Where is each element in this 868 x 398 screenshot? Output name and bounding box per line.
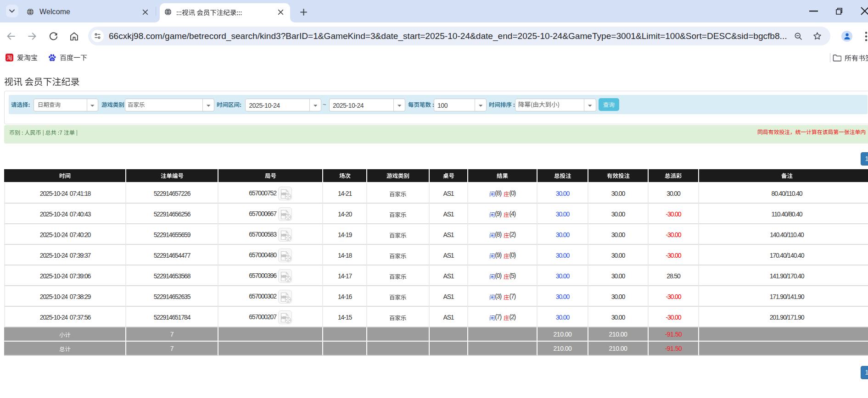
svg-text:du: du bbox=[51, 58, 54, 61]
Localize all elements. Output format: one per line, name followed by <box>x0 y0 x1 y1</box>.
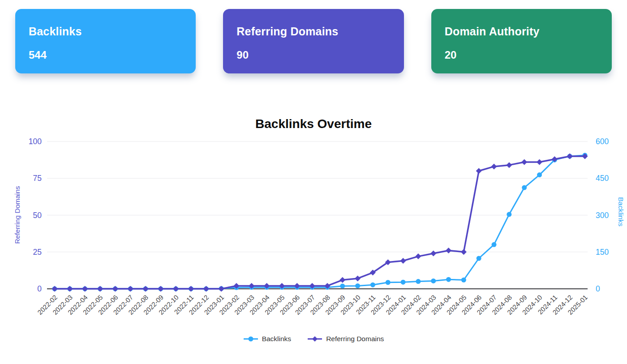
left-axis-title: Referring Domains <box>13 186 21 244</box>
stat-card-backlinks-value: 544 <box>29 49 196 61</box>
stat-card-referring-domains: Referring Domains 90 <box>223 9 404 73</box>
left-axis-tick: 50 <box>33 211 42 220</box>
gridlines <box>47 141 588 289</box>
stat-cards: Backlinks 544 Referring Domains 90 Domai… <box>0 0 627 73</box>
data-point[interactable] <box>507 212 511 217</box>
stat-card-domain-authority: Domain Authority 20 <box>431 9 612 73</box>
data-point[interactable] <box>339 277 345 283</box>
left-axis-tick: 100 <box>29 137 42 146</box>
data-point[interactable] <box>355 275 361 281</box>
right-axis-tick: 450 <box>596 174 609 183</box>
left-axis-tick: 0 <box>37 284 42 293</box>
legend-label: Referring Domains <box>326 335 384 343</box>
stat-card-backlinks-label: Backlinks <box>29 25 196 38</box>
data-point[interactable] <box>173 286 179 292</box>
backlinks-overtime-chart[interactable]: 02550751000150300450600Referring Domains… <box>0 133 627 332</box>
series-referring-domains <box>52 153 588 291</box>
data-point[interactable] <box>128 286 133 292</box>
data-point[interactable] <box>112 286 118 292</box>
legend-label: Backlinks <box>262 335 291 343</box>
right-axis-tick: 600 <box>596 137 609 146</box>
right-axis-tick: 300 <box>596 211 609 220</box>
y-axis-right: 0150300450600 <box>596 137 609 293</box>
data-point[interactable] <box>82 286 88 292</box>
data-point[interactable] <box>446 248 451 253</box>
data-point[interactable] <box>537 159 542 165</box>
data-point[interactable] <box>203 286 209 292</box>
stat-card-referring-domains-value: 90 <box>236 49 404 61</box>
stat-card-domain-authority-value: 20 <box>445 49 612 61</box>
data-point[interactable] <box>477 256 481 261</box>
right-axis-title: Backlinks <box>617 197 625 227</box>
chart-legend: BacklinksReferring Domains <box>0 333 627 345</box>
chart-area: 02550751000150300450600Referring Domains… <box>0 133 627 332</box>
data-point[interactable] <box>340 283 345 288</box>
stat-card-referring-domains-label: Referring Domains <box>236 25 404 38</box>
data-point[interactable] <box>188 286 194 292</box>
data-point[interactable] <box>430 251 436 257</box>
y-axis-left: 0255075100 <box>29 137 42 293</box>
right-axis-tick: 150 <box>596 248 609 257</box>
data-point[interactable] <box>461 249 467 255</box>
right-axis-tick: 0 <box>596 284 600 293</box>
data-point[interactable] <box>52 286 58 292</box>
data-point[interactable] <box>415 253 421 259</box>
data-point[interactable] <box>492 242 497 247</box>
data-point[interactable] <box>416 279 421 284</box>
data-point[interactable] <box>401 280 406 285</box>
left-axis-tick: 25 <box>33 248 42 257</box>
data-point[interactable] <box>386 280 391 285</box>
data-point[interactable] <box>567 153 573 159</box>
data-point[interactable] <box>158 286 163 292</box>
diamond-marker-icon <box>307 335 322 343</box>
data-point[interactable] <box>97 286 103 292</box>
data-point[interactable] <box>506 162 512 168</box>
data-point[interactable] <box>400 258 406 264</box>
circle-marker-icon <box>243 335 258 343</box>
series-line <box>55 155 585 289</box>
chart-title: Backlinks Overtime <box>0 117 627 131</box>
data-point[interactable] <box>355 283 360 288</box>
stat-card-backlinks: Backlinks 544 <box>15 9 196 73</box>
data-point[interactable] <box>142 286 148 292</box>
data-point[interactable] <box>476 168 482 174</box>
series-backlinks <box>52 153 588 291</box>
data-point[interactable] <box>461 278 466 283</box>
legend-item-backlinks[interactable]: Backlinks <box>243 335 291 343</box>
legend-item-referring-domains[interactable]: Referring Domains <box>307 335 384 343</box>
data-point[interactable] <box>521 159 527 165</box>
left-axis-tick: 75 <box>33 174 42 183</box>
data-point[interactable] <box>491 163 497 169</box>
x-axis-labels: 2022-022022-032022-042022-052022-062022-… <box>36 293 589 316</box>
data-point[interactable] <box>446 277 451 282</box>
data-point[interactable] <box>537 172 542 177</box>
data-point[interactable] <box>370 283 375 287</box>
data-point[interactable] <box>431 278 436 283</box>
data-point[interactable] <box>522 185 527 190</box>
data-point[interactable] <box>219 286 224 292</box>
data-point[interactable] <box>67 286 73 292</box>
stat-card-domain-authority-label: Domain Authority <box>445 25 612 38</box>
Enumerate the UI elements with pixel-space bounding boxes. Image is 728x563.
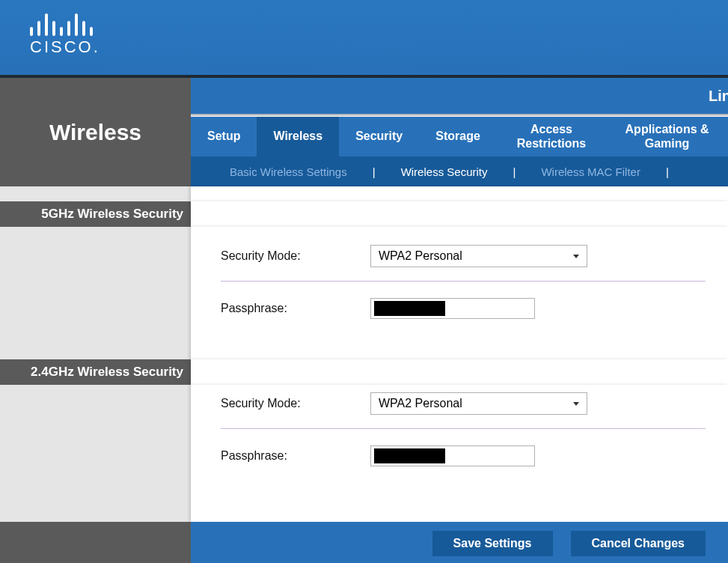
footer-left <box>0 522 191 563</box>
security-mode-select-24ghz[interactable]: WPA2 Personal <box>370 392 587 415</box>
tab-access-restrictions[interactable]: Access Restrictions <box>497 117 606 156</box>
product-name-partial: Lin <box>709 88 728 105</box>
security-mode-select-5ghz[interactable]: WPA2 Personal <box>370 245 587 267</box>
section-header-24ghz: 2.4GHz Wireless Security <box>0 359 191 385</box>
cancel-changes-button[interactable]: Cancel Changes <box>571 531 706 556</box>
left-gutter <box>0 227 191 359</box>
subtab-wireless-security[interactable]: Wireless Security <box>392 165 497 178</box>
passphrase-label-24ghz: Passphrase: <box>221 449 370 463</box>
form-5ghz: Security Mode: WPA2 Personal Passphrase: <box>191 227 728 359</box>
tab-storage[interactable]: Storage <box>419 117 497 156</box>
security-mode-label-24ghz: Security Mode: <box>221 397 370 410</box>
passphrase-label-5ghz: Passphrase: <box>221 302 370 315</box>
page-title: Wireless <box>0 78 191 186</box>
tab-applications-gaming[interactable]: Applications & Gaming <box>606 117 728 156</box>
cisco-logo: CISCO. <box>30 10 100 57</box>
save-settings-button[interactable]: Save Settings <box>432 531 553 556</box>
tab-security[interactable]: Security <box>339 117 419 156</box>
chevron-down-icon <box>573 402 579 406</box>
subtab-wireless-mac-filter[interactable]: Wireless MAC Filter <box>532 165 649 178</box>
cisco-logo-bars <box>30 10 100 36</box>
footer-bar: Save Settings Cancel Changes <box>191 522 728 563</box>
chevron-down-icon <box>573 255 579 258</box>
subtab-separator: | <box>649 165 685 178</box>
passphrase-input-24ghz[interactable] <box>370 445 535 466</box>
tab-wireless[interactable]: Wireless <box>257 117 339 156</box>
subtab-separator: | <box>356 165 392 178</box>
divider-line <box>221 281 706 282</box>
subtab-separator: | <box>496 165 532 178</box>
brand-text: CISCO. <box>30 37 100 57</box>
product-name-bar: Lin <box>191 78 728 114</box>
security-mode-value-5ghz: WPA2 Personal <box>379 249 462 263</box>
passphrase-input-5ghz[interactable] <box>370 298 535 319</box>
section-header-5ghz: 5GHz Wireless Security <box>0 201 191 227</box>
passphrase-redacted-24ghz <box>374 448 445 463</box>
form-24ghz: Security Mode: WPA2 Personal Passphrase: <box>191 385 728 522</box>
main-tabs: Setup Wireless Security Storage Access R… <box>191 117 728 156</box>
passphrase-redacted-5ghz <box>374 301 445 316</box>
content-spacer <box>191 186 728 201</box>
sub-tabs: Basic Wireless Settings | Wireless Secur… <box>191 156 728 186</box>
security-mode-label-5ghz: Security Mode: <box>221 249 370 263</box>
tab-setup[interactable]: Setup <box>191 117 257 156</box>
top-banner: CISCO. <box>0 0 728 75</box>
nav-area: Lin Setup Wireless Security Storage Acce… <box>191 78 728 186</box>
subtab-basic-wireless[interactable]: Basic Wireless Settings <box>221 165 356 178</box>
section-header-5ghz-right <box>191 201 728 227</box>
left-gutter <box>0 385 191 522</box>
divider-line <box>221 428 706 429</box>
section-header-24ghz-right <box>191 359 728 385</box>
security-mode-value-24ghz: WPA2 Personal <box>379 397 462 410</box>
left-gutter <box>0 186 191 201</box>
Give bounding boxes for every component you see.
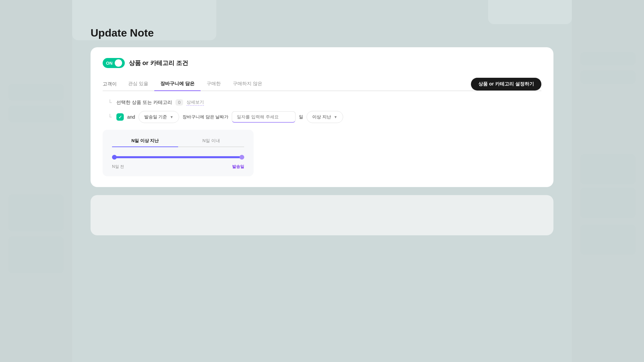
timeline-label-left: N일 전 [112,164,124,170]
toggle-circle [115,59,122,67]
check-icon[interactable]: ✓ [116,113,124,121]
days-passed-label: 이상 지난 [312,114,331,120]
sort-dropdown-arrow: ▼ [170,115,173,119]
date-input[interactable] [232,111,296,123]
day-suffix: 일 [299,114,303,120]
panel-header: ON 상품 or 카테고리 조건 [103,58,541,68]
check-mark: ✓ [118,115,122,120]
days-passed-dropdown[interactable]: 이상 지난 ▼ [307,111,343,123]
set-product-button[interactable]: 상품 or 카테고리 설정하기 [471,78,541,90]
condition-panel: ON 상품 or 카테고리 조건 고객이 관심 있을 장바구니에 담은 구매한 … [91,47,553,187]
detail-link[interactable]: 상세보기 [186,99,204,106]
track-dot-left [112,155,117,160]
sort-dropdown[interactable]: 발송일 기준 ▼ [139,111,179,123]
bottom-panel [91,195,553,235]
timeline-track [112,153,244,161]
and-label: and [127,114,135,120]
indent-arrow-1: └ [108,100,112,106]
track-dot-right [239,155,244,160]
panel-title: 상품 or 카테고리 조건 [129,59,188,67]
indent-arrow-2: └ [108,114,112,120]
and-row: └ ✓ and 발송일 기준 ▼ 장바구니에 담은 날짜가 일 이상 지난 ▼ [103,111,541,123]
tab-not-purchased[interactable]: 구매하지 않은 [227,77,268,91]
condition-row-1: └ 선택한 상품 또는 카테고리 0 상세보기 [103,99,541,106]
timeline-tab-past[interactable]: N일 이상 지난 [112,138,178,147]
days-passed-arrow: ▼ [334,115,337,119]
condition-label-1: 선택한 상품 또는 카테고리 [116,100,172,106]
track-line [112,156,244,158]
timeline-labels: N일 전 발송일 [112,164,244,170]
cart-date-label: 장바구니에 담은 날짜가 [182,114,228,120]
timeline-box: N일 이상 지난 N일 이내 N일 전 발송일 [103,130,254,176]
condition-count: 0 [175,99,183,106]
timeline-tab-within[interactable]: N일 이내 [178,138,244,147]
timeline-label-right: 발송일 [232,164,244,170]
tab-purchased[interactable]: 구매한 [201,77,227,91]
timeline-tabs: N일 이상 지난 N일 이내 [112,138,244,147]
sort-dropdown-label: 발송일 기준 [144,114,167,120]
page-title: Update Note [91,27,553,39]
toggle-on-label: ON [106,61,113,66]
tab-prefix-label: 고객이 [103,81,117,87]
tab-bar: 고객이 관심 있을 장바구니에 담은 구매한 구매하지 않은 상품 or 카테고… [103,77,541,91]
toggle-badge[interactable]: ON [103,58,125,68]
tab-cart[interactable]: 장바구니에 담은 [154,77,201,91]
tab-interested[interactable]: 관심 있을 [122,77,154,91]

****

### Your objective
From the listing, copy each line containing the word "dropdown".

### Reply
sort-dropdown-arrow: ▼ [170,115,173,119]
days-passed-dropdown[interactable]: 이상 지난 ▼ [307,111,343,123]
sort-dropdown[interactable]: 발송일 기준 ▼ [139,111,179,123]
sort-dropdown-label: 발송일 기준 [144,114,167,120]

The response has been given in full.